Exercise: Give back all of the data exactly as it stands, with the pictures removed.

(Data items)
☆ ☆ ☆ ☆
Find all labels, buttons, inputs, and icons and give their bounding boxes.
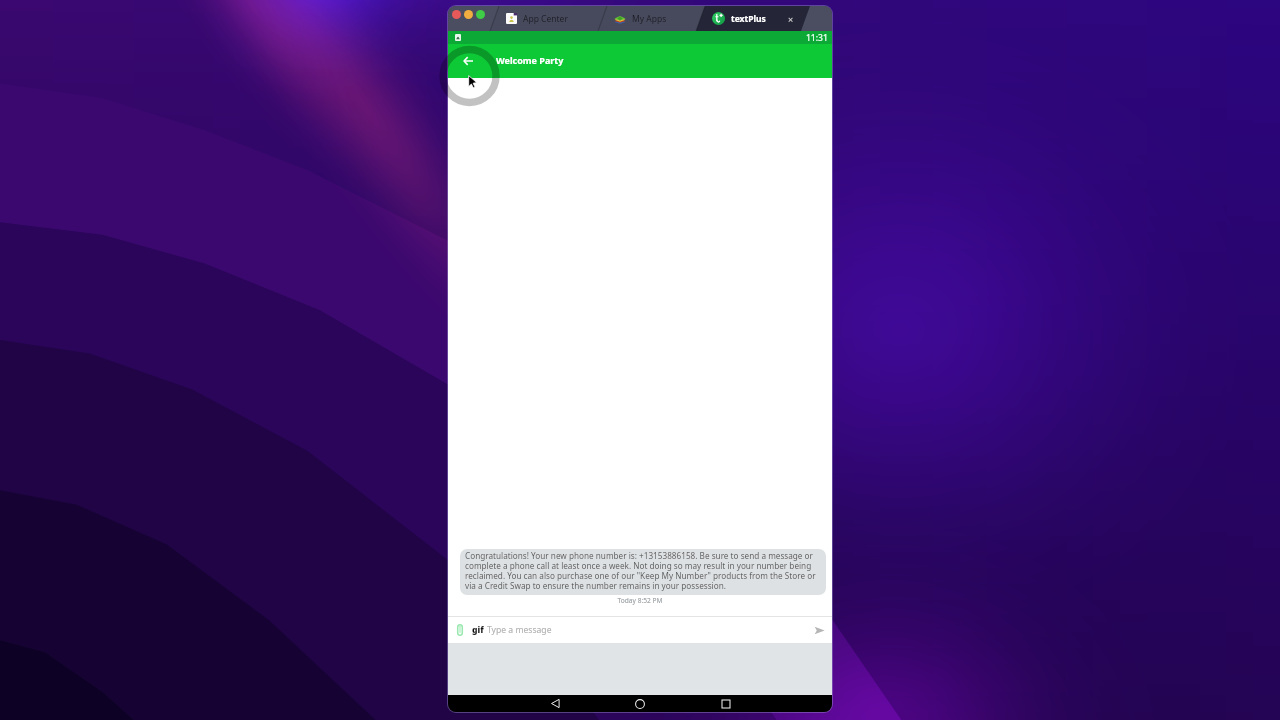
staticText: App Center (523, 13, 568, 25)
staticText: 11:31 (806, 32, 828, 44)
button[interactable]: Back (456, 49, 480, 73)
button[interactable]: Back (545, 695, 565, 712)
button[interactable]: App Center (490, 6, 598, 31)
staticText: textPlus (731, 13, 766, 25)
button[interactable]: Recents (716, 695, 736, 712)
staticText: Type a message (487, 624, 811, 636)
button[interactable]: My Apps (598, 6, 696, 31)
button[interactable]: Close window (452, 10, 461, 19)
button[interactable]: Home (630, 695, 650, 712)
staticText: Welcome Party (496, 54, 564, 66)
button[interactable]: Maximise window (476, 10, 485, 19)
button[interactable]: textPlus (696, 6, 801, 31)
button[interactable]: Congratulations! Your new phone number i… (460, 549, 826, 595)
button[interactable]: Send a GIF (470, 622, 485, 638)
button[interactable]: × (788, 13, 794, 25)
staticText: My Apps (632, 13, 667, 25)
button[interactable]: Attach file (452, 622, 468, 638)
button[interactable]: Send (811, 622, 827, 638)
button[interactable]: Minimise window (464, 10, 473, 19)
staticText: gif (472, 624, 484, 636)
staticText: Congratulations! Your new phone number i… (465, 550, 821, 592)
staticText: Today 8:52 PM (448, 596, 832, 605)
☆ ☆ ☆ ☆
Response area:
Find all labels, buttons, inputs, and icons and give their bounding boxes.
staticText: App Center (523, 13, 568, 25)
staticText: 11:31 (806, 32, 828, 44)
button[interactable]: Back (456, 49, 480, 73)
button[interactable]: Back (545, 695, 565, 712)
button[interactable]: App Center (490, 6, 598, 31)
staticText: textPlus (731, 13, 766, 25)
button[interactable]: Recents (716, 695, 736, 712)
staticText: Type a message (487, 624, 811, 636)
button[interactable]: My Apps (598, 6, 696, 31)
button[interactable]: Close window (452, 10, 461, 19)
button[interactable]: Home (630, 695, 650, 712)
staticText: Welcome Party (496, 54, 564, 66)
button[interactable]: Maximise window (476, 10, 485, 19)
button[interactable]: textPlus (696, 6, 801, 31)
button[interactable]: Congratulations! Your new phone number i… (460, 549, 826, 595)
button[interactable]: Send a GIF (470, 622, 485, 638)
button[interactable]: × (788, 13, 794, 25)
staticText: My Apps (632, 13, 667, 25)
button[interactable]: Attach file (452, 622, 468, 638)
button[interactable]: Send (811, 622, 827, 638)
button[interactable]: Minimise window (464, 10, 473, 19)
staticText: gif (472, 624, 484, 636)
staticText: Congratulations! Your new phone number i… (465, 550, 821, 592)
staticText: Today 8:52 PM (448, 596, 832, 605)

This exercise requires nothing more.